Good Saturday, everyone, or whatever day it may be for you. Remember last week when I asked you to share food scenes that moved you as a reader? Today, let’s identify what made those scenes work for us, and think about how we apply that to our own writing.
I think it’s important to remember that food is a very basic need – right at the base of Maslow’s hierarchy of needs, with friends like water and shelter and sex. When you write about food, you are writing about basic human needs that every human reader has.
I noticed four important things that turn food porn into something that makes a great food scene. It’s not a comprehensive list, and I’d love to hear what you think.
1. It’s got to be something that the characters need. It might mean a break, or it might be about needing warmth, friendship, truce, or all the other things that “breaking bread” signifies.
In Lord Miles Vorkosigan’s case, he’s been isolated by an off-planet career, and he’s been subsisting on Reddi-meals (think futuristic TV dinners).
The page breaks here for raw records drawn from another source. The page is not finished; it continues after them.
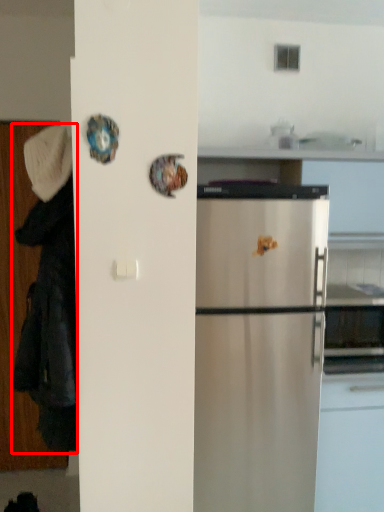 Question: From the image's perspective, what is the correct spatial relationship of couple (annotated by the red box) in relation to hat?

Choices:
 (A) below
 (B) above

Answer: (A) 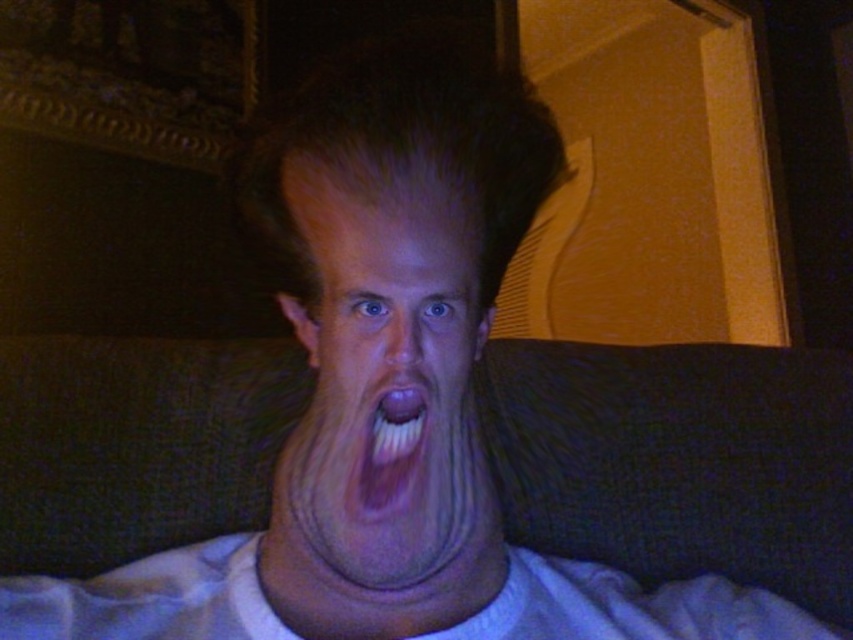 Measure the distance from pink glossy tongue at center to smooth flesh nose at center.

pink glossy tongue at center and smooth flesh nose at center are 1.36 inches apart from each other.

In the scene shown: Is pink glossy tongue at center shorter than smooth flesh nose at center?

No.

What do you see at coordinates (392, 449) in the screenshot? The height and width of the screenshot is (640, 853). I see `pink glossy tongue at center` at bounding box center [392, 449].

Locate an element on the screen. pink glossy tongue at center is located at coordinates (392, 449).

Who is positioned more to the left, smooth skin face at center or pink glossy tongue at center?

From the viewer's perspective, smooth skin face at center appears more on the left side.

Looking at this image, is smooth skin face at center in front of pink glossy tongue at center?

Yes, smooth skin face at center is in front of pink glossy tongue at center.

Who is more forward, (347, 420) or (415, 435)?

Point (347, 420) is in front.

The width and height of the screenshot is (853, 640). Find the location of `smooth skin face at center`. smooth skin face at center is located at coordinates (384, 387).

Who is more distant from viewer, (410,483) or (399,353)?

The point (410,483) is behind.

Is point (421, 513) positioned in front of point (387, 352)?

No, it is behind (387, 352).

What do you see at coordinates (384, 387) in the screenshot? I see `smooth skin face at center` at bounding box center [384, 387].

Locate an element on the screen. Image resolution: width=853 pixels, height=640 pixels. smooth skin face at center is located at coordinates (384, 387).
The lunchbox from Memory (Lois McMaster Bujold) that I quote in the comments last week leads him to hiring a cook, which is a key to his social re-integration. Now he can throw fabulous dinner parties and use those for the politicking that his position requires. Ma Kosti’s food expertise will help Miles help his brother, and her meals and snacks play a key role in his courtship. Ma Kosti’s food will help Miles get the things he needs: not only food, but love, friendship, shelter and everything else Maslow talks about.
2. The food will often carry memories, particularly childhood memories, and often those memories will carry connotations of fun and comfort. The bratwurst sausages that Cal feeds Min in Jennifer Crusie’s Bet Me remind her of the times when her father would take Min and her sister out for brats, pulling one over on the girls’ mother and her draconian nutritional rules. The sausages, for Min, carry memories of male bonding, fun, defiance and getting away with something – all elements in her courtship with Cal. It’s like a psychological profile in a bun, and works really well in the book.
3. Just like Baby Bear’s porridge, the level of detail should be “just right” – enough to spark those associations in readers’ minds, but not so much as to cause eyes to glaze over.
4. Like a good sex scene, a food scene should be an important scene that turns the book. After that meal, snack or tidbit, nothing should be the same.
I leave you with one last, great food scene. This is from Arsenic and Old Lace. Thanks to that play and subsequent movie, elderberry wine and sweet old ladies have developed a deliciously creepy vibe that still shows up in pop culture from time to time.
What foods are making an appearance in your WIPs? How hard are they working?